VunaNexus dispose d'une licence mondiale exclusive pour ce brevet. Le capteur a été perfectionné pour être utilisé dans le traitement des eaux usées à forte concentration en azote (telles que l'urine, le lisier, les eaux usées de l'industrie alimentaire, etc.) jusqu’à une quatrième version du prototype. Dans le cadre du présent projet, le capteur doit être adapté et testé pour être utilisé dans des eaux usées à plus faible concentration en azote et dont la composition diffère de celle de l'urine ou du lisier. Le capteur se compose de trois électrodes (anode, cathode, référence) et est contrôlé par un potentiostat.
Pour répondre aux exigences d'une STEP, le matériel devra être adapté et à terme ne plus dépendre d'un ordinateur windows indépendant. L'objectif du projet est de mettre au point un capteur en ligne peu coûteux avec un niveau de maturité technologique TRL 6 (actuellement TRL 5), qui puisse être installé dans toutes les STEP en Suisse. Cela permettrait de surveiller en temps réel (échantillonnage à haute fréquence) la formation et la présence de nitrites à l'échelle nationale.

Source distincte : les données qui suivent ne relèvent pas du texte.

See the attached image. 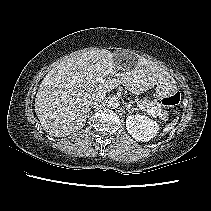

Le projet prévoit différentes étapes : une analyse des tendances des signaux de nitrites doit montrer comment les mesures qualitatives continues des nitrites peuvent être utilisées pour optimiser le fonctionnement des STEP. Des indicateurs tels que la limite de détection, la limite de quantification, l'exactitude et la précision seront collectés. Le comportement à long terme du capteur sera étudié et des schémas de maintenance possibles seront élaborés. La configuration d'étalonnage existante, qui dépend actuellement fortement de la matrice et de l’hydrodynamique à la surface du capteur, doit être optimisée et adaptée à la plage de mesure souhaitée de la station d'épuration (par exemple 0,07 mgN/L – 2 mgN/L, à définir). Afin de garantir la pertinence pratique pendant tout le projet, les études sont menées à la STEP Werdhölzli à Zurich et avec le soutien continu du VSA (Association suisse des professionnels de la protection des eaux).